The head of the Roman Catholic Church, Pope Benedict, recently issued a statement asking people not to colour the entire Catholic priesthood with the same brush. His appeal is in reaction – long overdue – to the disturbing number of reports of members of the Catholic clergy who have committed acts of pedophilia. After years of reports surfacing about the damage suffered by those who, when young, were under the care and supervision of some Catholic priests, Pope Benedict in his public appeal referred to those who carried out these selfish and damaging acts as ‘bad seeds’. He is asking that we not judge all priests by the unhealthy behaviour of a few.

After the Montreal Canadiens beat the Pittsburgh Penguins in the hard fought quarter-final series, some overzealous Habs fans took to looting and generally taking an illegal turn in their celebratory mayhem. Canadiens team members asked the general public not to condemn Habs fans because of the behaviour of a few lawbreakers. The team wants the public to keep in mind that Habs fans are generally a good-natured lot who are just really happy when their side does well.

Any right thinking person will understand and accept that there are always the few who for one reason or another – nature, nurture or psychopathy – stray off the path of socially sanctioned behaviour.

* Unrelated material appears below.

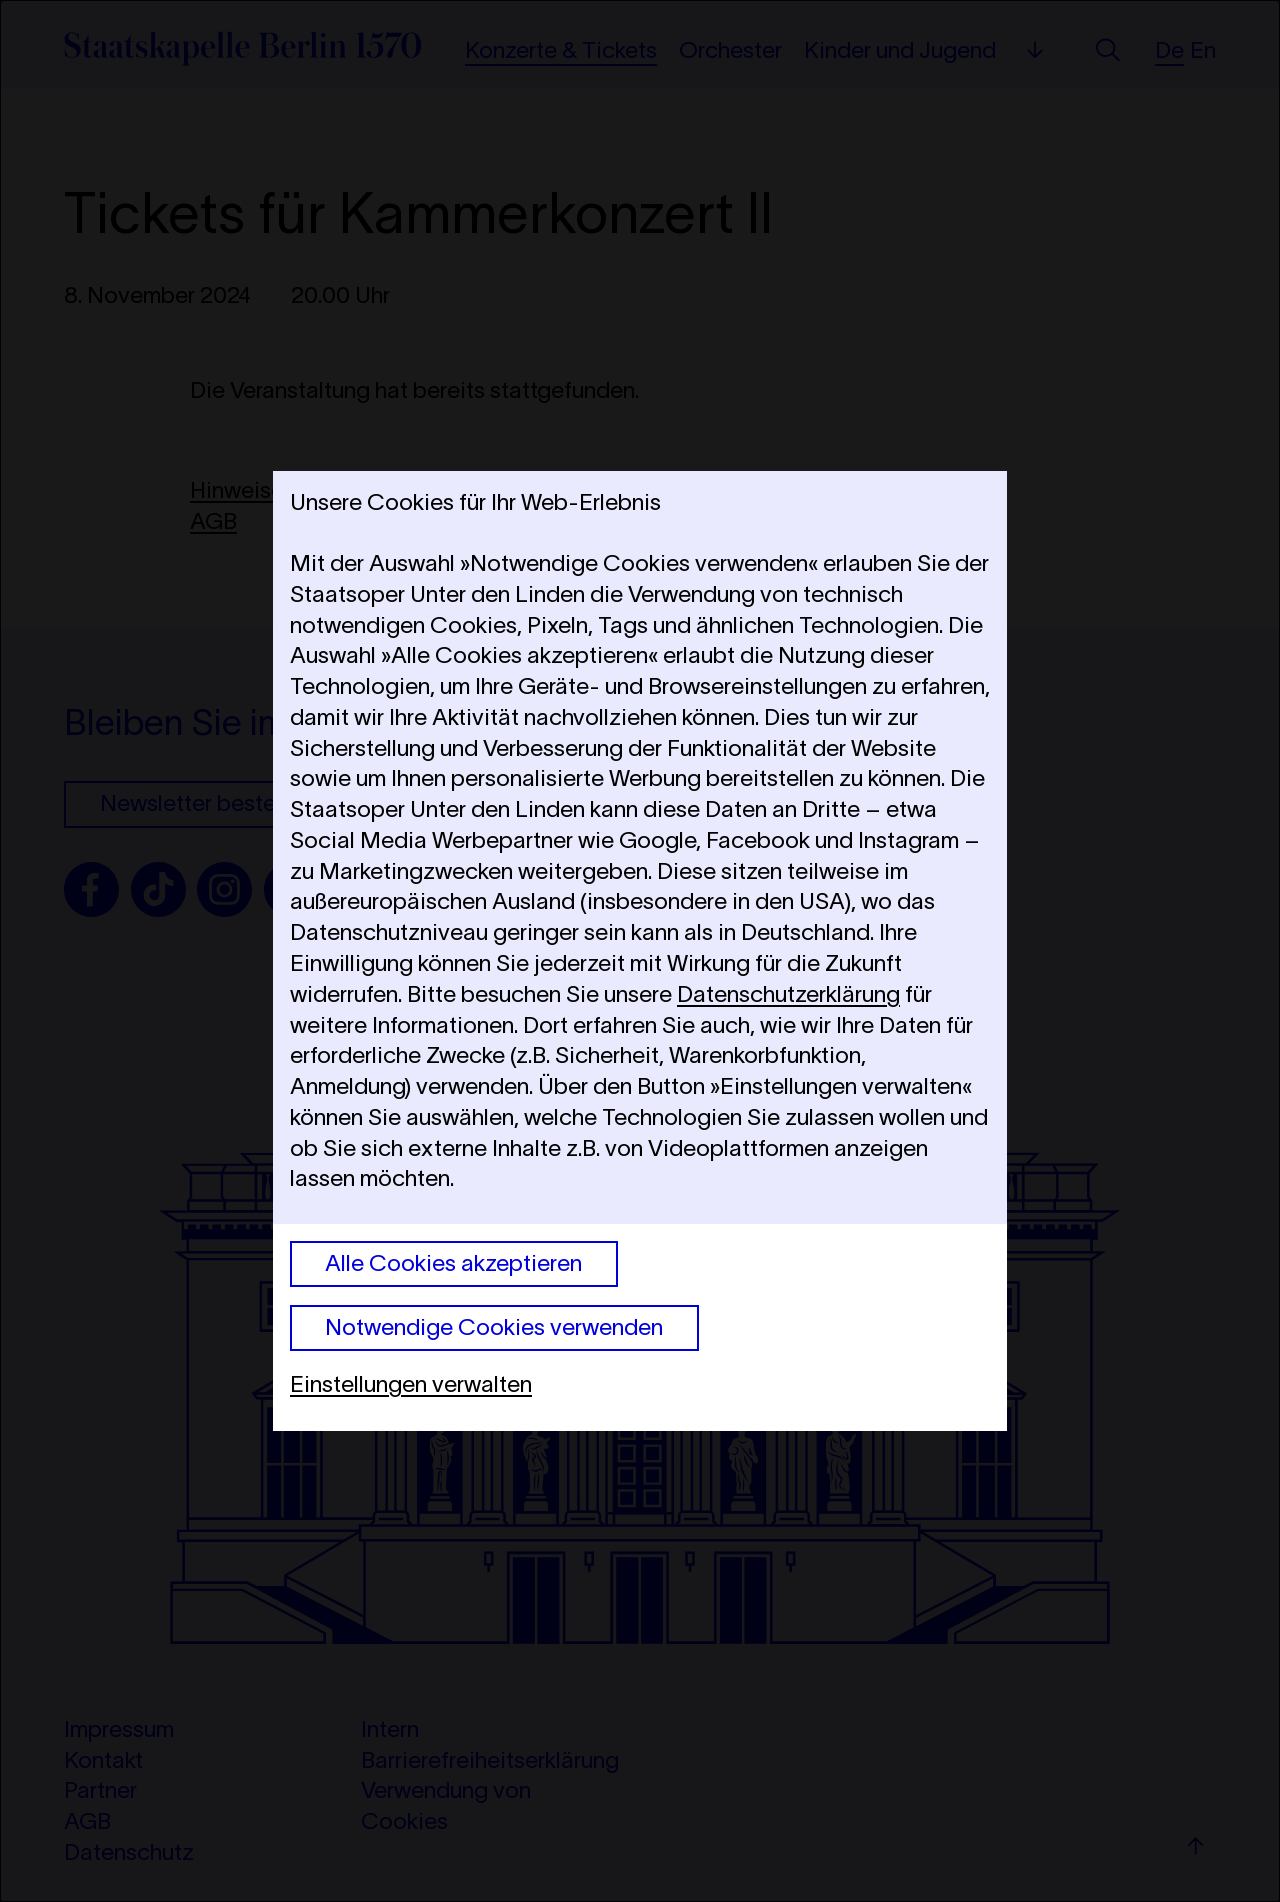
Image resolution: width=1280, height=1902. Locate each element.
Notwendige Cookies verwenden (494, 1327)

So, in the same why that the head of the Roman Catholic Church and the Montreal Canadiens have called for understanding, many members of the Black community have appealed to the larger society in an effort to remind those who are least in contact with us and least familiar with us that in fact the vast majority of Black people are law-abiding members of society and should not be held accountable for the behaviour of the small numbers who live outside the law.

Yet we are.

And at the same time, even as we try to maintain the balance between our individuality and our sense of collective responsibility, many of us do feel the burden of other people’s sins.

In the same way, as an identifiable group, we take notice when someone we relate to based on race achieves the phenomenal. Yet, what we rejoice in, others fear.

Here is one more example of why the same message that a pope and a hockey team have sought to present in order to defend their larger group has to be continually voiced by members of our community. National Post columnist Barbara Kay last week expanded on why she is uncomfortable with Barack Obama. Her comments, supported by a number of like minded readers, read in part, “There never was a moment when I did trust Barack Obama or any of his soaring flights of hope-and-change librettos. I couldn’t believe that Americans needed moral redemption for their racist past so badly they would actually elect as president a self-obsessed (B)lack man.”

Given the queasiness or absolute hostility that some people express about Obama running Washington for the next three years we can see that his election to the office was indeed a phenomenon. Has it been so remarkably easy for people who express such deep doubt about a duly elected Black man’s ability to manage the affairs of state to forget that the mess that was left to him was the doing of a cabal headed by two White men, George W. Bush and Dick Chaney?

There are people both here and in the U.S. who actually see Obama as a bigger threat than Bush who took that country into wars on two fronts, causing the deaths of thousands of U.S., Canadian, British and other Allied soldiers and tens of thousands among the local populations, tarnished America’s image and drove up America’s debt. Such people will say they are not racist, that their dread of Obama is political. But do we not know that all politics is personal?

A note in fine print…

During one of the town halls hosted by the Amalgamated Transit Union Local 113 in the wake of rising public dissatisfaction with deteriorating Toronto Transit Commission customer service, a member of the audience read a fine statement reminding transit users of the code of conduct that would best serve all TTC users. Making the point that the TTC is not your private living room, bathroom or kitchen, her statement about showing mutual consideration should be played over the TTC speaker system for all to hear periodically because even though common sense should prevail, there are far too many transit users breaching the by-law regarding public behaviour on the TTC. Signs outlining the by-law are posted in every subway car but, honestly, who but the most acutely observant has ever noticed, much less taken the time, to read the fine print?